> _Work to complete_
For each line of the listing that holds "https", show the full line.

> _Raw data_
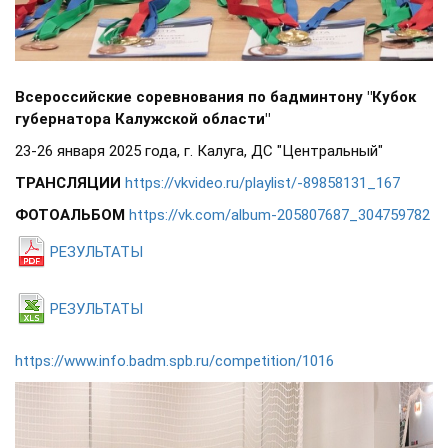
Всероссийские соревнования по бадминтону "Кубок
губернатора Калужской области"
23-26 января 2025 года, г. Калуга, ДС "Центральный"
ТРАНСЛЯЦИИ
https://vkvideo.ru/playlist/-89858131_167
ФОТОАЛЬБОМ
https://vk.com/album-205807687_304759782
РЕЗУЛЬТАТЫ
РЕЗУЛЬТАТЫ
https://www.info.badm.spb.ru/competition/1016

> _Finished task_
https://vkvideo.ru/playlist/-89858131_167
https://vk.com/album-205807687_304759782
https://www.info.badm.spb.ru/competition/1016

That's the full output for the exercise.